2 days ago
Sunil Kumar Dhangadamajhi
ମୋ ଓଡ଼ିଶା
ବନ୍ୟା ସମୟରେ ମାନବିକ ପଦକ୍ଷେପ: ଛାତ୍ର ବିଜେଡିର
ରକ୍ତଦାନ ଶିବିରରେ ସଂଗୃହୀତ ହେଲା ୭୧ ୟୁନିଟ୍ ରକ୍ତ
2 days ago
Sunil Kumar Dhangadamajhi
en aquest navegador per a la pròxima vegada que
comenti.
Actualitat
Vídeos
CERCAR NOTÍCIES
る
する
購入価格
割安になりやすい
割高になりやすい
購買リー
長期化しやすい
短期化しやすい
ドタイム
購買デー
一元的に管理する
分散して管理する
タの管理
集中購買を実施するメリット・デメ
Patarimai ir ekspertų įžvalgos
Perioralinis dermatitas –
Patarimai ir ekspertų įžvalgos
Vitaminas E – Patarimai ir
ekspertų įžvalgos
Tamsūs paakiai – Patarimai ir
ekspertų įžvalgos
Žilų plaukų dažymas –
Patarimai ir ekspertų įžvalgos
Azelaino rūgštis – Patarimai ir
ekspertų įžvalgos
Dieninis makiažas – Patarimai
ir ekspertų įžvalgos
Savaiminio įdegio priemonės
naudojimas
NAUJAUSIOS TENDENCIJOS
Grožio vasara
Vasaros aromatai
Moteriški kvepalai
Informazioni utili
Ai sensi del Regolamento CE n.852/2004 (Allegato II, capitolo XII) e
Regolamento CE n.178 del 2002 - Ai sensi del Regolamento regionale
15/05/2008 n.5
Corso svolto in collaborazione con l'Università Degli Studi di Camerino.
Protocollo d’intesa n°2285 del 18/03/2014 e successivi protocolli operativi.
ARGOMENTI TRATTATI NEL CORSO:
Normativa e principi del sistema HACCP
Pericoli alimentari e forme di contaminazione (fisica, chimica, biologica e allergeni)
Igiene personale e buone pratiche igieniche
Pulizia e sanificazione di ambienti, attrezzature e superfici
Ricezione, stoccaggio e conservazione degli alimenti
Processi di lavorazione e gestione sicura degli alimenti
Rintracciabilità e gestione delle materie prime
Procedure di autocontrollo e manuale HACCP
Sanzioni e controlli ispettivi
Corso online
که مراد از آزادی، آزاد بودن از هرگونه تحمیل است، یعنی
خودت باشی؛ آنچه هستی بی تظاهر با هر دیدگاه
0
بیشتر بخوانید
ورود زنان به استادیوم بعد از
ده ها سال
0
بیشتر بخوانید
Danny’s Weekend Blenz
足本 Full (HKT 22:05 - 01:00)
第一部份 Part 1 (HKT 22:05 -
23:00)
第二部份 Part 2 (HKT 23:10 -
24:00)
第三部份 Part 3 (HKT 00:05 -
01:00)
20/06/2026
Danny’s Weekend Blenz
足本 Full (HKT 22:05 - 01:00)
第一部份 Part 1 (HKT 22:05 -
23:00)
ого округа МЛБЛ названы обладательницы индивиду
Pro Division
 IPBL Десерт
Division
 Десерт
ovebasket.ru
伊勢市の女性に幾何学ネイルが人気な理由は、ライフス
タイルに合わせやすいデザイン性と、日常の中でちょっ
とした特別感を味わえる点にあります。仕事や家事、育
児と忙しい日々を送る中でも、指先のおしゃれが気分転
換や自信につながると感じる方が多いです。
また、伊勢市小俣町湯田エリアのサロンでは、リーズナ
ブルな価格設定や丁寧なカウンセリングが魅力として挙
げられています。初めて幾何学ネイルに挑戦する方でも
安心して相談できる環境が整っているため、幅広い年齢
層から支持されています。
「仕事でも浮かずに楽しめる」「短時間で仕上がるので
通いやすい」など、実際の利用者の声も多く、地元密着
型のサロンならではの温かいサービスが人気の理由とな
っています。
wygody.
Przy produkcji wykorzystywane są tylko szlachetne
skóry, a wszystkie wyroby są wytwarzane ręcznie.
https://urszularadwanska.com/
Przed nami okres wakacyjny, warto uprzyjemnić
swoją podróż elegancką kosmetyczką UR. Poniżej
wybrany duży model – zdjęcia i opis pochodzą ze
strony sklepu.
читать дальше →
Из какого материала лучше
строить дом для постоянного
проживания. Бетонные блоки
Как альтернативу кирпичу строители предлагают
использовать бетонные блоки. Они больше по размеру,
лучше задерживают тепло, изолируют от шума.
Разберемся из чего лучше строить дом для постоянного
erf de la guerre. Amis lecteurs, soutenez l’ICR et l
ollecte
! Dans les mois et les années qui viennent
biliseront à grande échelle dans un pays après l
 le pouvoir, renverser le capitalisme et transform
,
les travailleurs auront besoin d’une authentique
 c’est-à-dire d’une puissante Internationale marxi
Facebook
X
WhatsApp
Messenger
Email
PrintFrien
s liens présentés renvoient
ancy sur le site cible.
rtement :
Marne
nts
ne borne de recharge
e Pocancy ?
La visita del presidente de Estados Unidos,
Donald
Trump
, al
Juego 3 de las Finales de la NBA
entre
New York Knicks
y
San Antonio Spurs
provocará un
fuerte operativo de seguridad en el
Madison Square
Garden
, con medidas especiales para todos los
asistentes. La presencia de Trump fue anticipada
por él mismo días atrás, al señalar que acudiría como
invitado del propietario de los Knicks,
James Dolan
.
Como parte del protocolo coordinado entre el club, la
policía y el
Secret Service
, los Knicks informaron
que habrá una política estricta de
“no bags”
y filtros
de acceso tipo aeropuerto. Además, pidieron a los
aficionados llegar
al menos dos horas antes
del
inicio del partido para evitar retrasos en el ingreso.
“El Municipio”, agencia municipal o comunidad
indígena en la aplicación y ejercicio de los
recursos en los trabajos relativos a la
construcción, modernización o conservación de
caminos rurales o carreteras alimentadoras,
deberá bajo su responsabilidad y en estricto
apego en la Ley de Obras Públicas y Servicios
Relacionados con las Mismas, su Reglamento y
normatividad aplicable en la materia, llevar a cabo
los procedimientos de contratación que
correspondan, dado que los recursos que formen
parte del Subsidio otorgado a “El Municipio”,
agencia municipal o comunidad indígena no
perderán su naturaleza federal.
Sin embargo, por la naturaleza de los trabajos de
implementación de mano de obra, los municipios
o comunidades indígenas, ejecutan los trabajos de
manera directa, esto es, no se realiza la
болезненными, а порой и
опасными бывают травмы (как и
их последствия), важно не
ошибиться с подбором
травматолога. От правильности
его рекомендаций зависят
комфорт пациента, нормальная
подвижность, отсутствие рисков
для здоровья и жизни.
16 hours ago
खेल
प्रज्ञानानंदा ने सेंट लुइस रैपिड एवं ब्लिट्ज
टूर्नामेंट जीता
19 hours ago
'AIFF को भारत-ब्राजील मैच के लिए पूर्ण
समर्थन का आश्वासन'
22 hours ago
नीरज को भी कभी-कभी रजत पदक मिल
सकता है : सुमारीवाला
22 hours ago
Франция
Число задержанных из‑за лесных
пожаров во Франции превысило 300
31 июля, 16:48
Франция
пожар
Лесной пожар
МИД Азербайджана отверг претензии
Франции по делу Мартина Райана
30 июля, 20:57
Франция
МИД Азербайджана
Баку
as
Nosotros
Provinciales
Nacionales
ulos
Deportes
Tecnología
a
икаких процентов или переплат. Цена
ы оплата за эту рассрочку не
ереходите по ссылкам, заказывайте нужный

───

### [About this task]
In your answer, include only the lines above starting at the line that holds "комфорт пациента, нормальная" and ending at the line that holds "ы оплата за эту рассрочку не", copied exactly.

### [Finished task]
комфорт пациента, нормальная
подвижность, отсутствие рисков
для здоровья и жизни.
16 hours ago
खेल
प्रज्ञानानंदा ने सेंट लुइस रैपिड एवं ब्लिट्ज
टूर्नामेंट जीता
19 hours ago
'AIFF को भारत-ब्राजील मैच के लिए पूर्ण
समर्थन का आश्वासन'
22 hours ago
नीरज को भी कभी-कभी रजत पदक मिल
सकता है : सुमारीवाला
22 hours ago
Франция
Число задержанных из‑за лесных
пожаров во Франции превысило 300
31 июля, 16:48
Франция
пожар
Лесной пожар
МИД Азербайджана отверг претензии
Франции по делу Мартина Райана
30 июля, 20:57
Франция
МИД Азербайджана
Баку
as
Nosotros
Provinciales
Nacionales
ulos
Deportes
Tecnología
a
икаких процентов или переплат. Цена
ы оплата за эту рассрочку не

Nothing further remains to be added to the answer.